- Exercise description
Once the images are set aside, return every entry exactly.

- Recorded data
==========
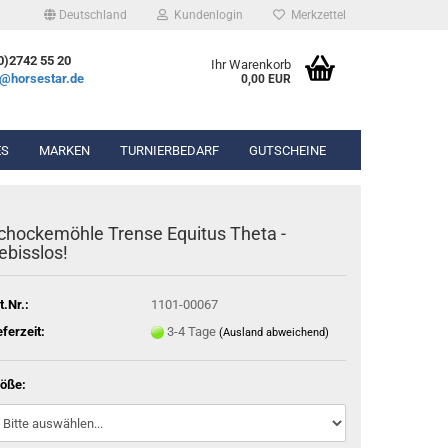
Deutschland
Kundenlogin
Merkzettel
0)2742 55 20
Ihr Warenkorb
e@horsestar.de
0,00 EUR
ES
MARKEN
TURNIERBEDARF
GUTSCHEINE
bekleidung
chockemöhle Trense Equitus Theta -
hosen
ebisslos!
Gel-Pads
ierbekleidung
Lammfell-Pads
Winderen Pads
t.Nr.:
1101-00067
Diverse Pads
eferzeit:
3-4 Tage
(Ausland abweichend)
n & Chaps
öße:
hör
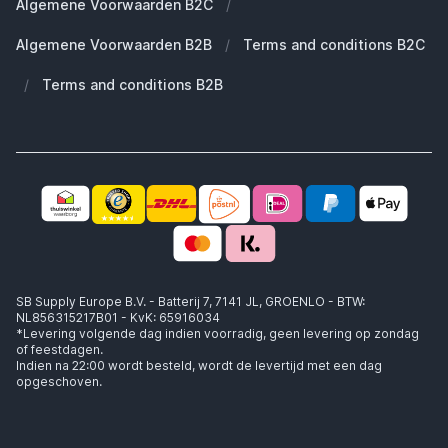
Algemene Voorwaarden B2C
/
Werken bij SB Supply
Welke MagSafe heb ik nodig?
Daarom SB Supply
Algemene Voorwaarden B2B
/
Terms and conditions B2C
Working at SB Supply
Groot en uniek assortiment
400.000+ klanten geleverd
/
Terms and conditions B2B
Niet goed, geld terug
Ook jouw zakelijke specialist!
SB Supply Europe B.V. - Batterij 7, 7141 JL, GROENLO - BTW:
NL856315217B01 - KvK: 65916034
*Levering volgende dag indien voorradig, geen levering op zondag
of feestdagen.
Indien na 22:00 wordt besteld, wordt de levertijd met een dag
opgeschoven.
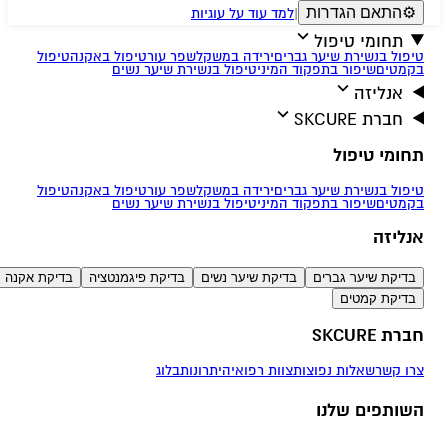
⚙
התאם הגדרות
|
למד עוד על עוגיות
תחומי טיפול
טיפול בנשירת שיער גברים
ירידה במשקל
שפר עור
טיפול באקנה
טיפול
בקמטים
שיפור בתפקוד המיני
טיפול בנשירת שיער נשים
אנליזה
חברת SKCURE
תחומי טיפול
טיפול בנשירת שיער גברים
ירידה במשקל
שפר עור
טיפול באקנה
טיפול
בקמטים
שיפור בתפקוד המיני
טיפול בנשירת שיער נשים
אנליזה
בדיקת שיער גברים
בדיקת שיער נשים
בדיקת פיגמנטציה
בדיקת אקנה
בדיקת קמטים
חברת SKCURE
צרו קשר
שאלות נפוצות
צוות רפואי
היתרונות
בלוג
השותפים שלנו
==========
- The answer
Deutschland
Kundenlogin
Merkzettel
0)2742 55 20
Ihr Warenkorb
e@horsestar.de
0,00 EUR
ES
MARKEN
TURNIERBEDARF
GUTSCHEINE
bekleidung
chockemöhle Trense Equitus Theta -
hosen
ebisslos!
Gel-Pads
ierbekleidung
Lammfell-Pads
Winderen Pads
t.Nr.:
1101-00067
Diverse Pads
eferzeit:
3-4 Tage
(Ausland abweichend)
n & Chaps
öße:
hör
Algemene Voorwaarden B2C
/
Werken bij SB Supply
Welke MagSafe heb ik nodig?
Daarom SB Supply
Algemene Voorwaarden B2B
/
Terms and conditions B2C
Working at SB Supply
Groot en uniek assortiment
400.000+ klanten geleverd
/
Terms and conditions B2B
Niet goed, geld terug
Ook jouw zakelijke specialist!
SB Supply Europe B.V. - Batterij 7, 7141 JL, GROENLO - BTW:
NL856315217B01 - KvK: 65916034
*Levering volgende dag indien voorradig, geen levering op zondag
of feestdagen.
Indien na 22:00 wordt besteld, wordt de levertijd met een dag
opgeschoven.
⚙
התאם הגדרות
|
למד עוד על עוגיות
תחומי טיפול
טיפול בנשירת שיער גברים
ירידה במשקל
שפר עור
טיפול באקנה
טיפול
בקמטים
שיפור בתפקוד המיני
טיפול בנשירת שיער נשים
אנליזה
חברת SKCURE
תחומי טיפול
טיפול בנשירת שיער גברים
ירידה במשקל
שפר עור
טיפול באקנה
טיפול
בקמטים
שיפור בתפקוד המיני
טיפול בנשירת שיער נשים
אנליזה
בדיקת שיער גברים
בדיקת שיער נשים
בדיקת פיגמנטציה
בדיקת אקנה
בדיקת קמטים
חברת SKCURE
צרו קשר
שאלות נפוצות
צוות רפואי
היתרונות
בלוג
השותפים שלנו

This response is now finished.